Small Group Tools
Contemporary Comments 2005
Title] The Lord of Our Priorities
[Texts] Genesis 1:1; Exodus 19:5; Isaiah 45:18; Psalm 24:1, 50: 10,11; Colossians 1:16: Isaiah 44:22; John 4:34, 6:38; Luke 22:42; Philippians 2:8; Hebrews 10:9; Luke 6:46; Mark 1:35; Psalm 5:1-3.
[Use] July 9, 2005
Are you overloaded, overwhelmed and overextended? What margin of space for yourself do you have on a day-to-day basis? In a recent article in REV magazine , Wayne Cordeiro asks readers to contemplate their margin. Cordeiro defines individuals' margins as the difference between their load and their limit. Too many of us have little margin and too much load. Could it be that the Devil knows if he keeps us too busy it will damage our sense of balance and that our physical, mental, social and spiritual health will suffer?
This week's Independence Day holiday afforded many Americans what is commonly referred to as a four-day weekend. While not everyone was work-free all four days, the longer weekend provided more opportunity for time to rest, relax, worship, play and give quality time to family and friends. This weekend many of us not only celebrated our national freedom but also a more balanced life.
How often do you feel your priorities are set for you before your day begins? Do your computer, cell phone and Day-Timer set the course of your day? Will just a morning prayer keep your life in balance?
Today workaholism is the "ism" many consider the most respectable of all addictions. One does not even have to receive remuneration to be considered a workaholic. Workaholism invades the home, the church, the volunteer and work place. It is no respecter of person.
Whether we're bona fide volunteeraholics or simply individuals who have taken on too much, we need to ask ourselves: in our drive to create an illusion of self-worth that's based on what we accomplish, are we doing irreparable damage to our children, family, and friends as well as to our relationship with our Savior and Lord? Who or what is setting our priorities anyway? Surely not the Devil!
This week's Bible lesson stresses the importance of not only aligning our priorities with God's priorities for us, but making Him Lord of our priorities. How is that possible when we can't physically turn over our Day-timers to Him?
In his book "Ordering Your Private World," author Gordon McDonald suggests that we must learn to say no to things we may really want to do so that we may say yes to the very best things. This demands a sense of our God-given mission and a daily recommitment to our personal priorities.  If we don't have personal priorities, we'll find that our to-do lists will choke out our to-be list, our ability to be who God wants us to be and do what God wants us to do.
The Rev. Billy Graham is considered a global ambassador for Christ and the most prominent American evangelist of the past century. The last week of June, more than 230,000 attended what might be Graham's last crusade in New York.  The evangelist suffers from symptoms of Parkinson's disease and frailty of age. He asked New Yorkers to consider that "the end--of a person's life and of the world--may very well be imminent." He urged them to do two things: pray and go to church. When faced with death or the end of the world, one's priorities become pretty simple.
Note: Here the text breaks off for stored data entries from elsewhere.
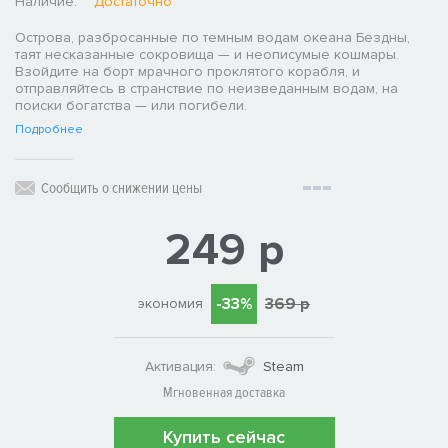
Наличие:
Достаточно
Острова, разбросанные по темным водам океана Бездны,
таят несказанные сокровища — и неописумые кошмары.
Взойдите на борт мрачного проклятого корабля, и
отправляйтесь в странствие по неизведанным водам, на
поиски богатства — или погибели.
Подробнее
Сообщить о снижении цены
249 р
-33%
369 р
экономия
Активация:
Steam
Мгновенная доставка
Купить сейчас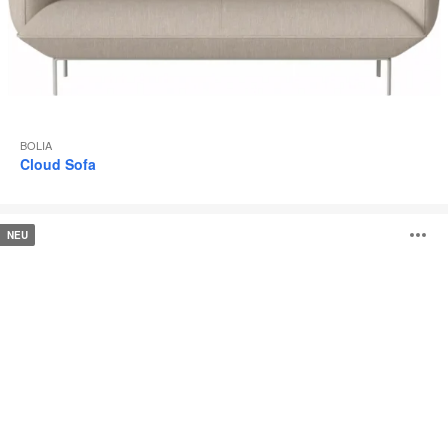
BOLIA
Cloud Sofa
Mielo
B
NEU
Sofa
ö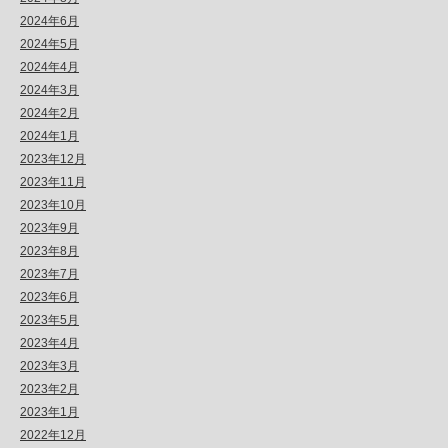
2024年6月
2024年5月
2024年4月
2024年3月
2024年2月
2024年1月
2023年12月
2023年11月
2023年10月
2023年9月
2023年8月
2023年7月
2023年6月
2023年5月
2023年4月
2023年3月
2023年2月
2023年1月
2022年12月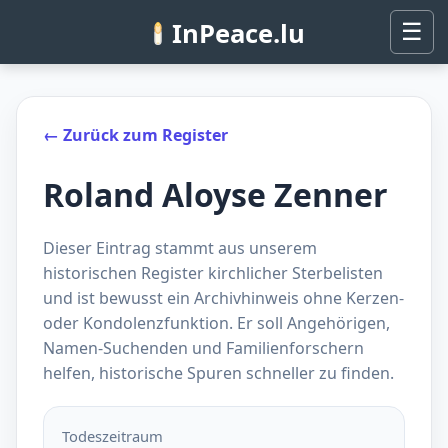
InPeace.lu
☰
← Zurück zum Register
Roland Aloyse Zenner
Dieser Eintrag stammt aus unserem
historischen Register kirchlicher Sterbelisten
und ist bewusst ein Archivhinweis ohne Kerzen-
oder Kondolenzfunktion. Er soll Angehörigen,
Namen-Suchenden und Familienforschern
helfen, historische Spuren schneller zu finden.
Todeszeitraum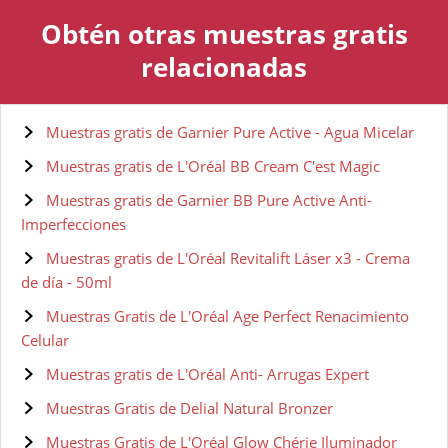
Obtén otras muestras gratis
relacionadas
Muestras gratis de Garnier Pure Active - Agua Micelar
Muestras gratis de L'Oréal BB Cream C'est Magic
Muestras gratis de Garnier BB Pure Active Anti-
Imperfecciones
Muestras gratis de L'Oréal Revitalift Láser x3 - Crema
de día - 50ml
Muestras Gratis de L'Oréal Age Perfect Renacimiento
Celular
Muestras gratis de L'Oréal Anti- Arrugas Expert
Muestras Gratis de Delial Natural Bronzer
Muestras Gratis de L'Oréal Glow Chérie Iluminador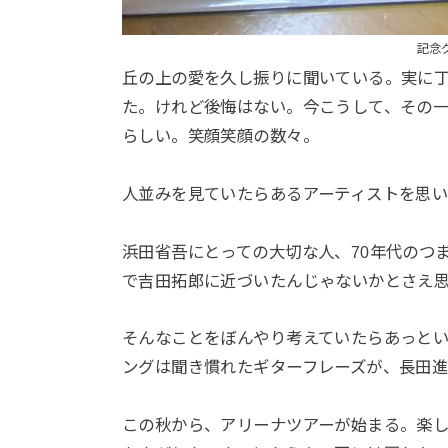
記念
丘の上の愛を久し振りに聞いている。実に
た。けれど後悔はない。今こうして、その
らしい。笑顔笑顔の数々。
人並みを見ていたらあるアーティストを思
浜田省吾にとっての大切な人、70年代のつ
で吉田拓郎に近づいたんじゃないかとさえ
そんなことをぼんやり考えていたらあっと
ングは聞き慣れたギターフレーズが、長田
この秋から、アリーナツアーが始まる。楽し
Nations have priorities. Places of business have priorities. Schools have priorities. Your denomination has priorities. Many local church congregations have priorities. To enhance our relationship with our Creator and Redeemer, ask daily for the Savior to be the Lord of your priorities. "This demands a sense of our God-given mission and a daily recommitment to our personal priorities." Otherwise, everyone else's priority will take first priority!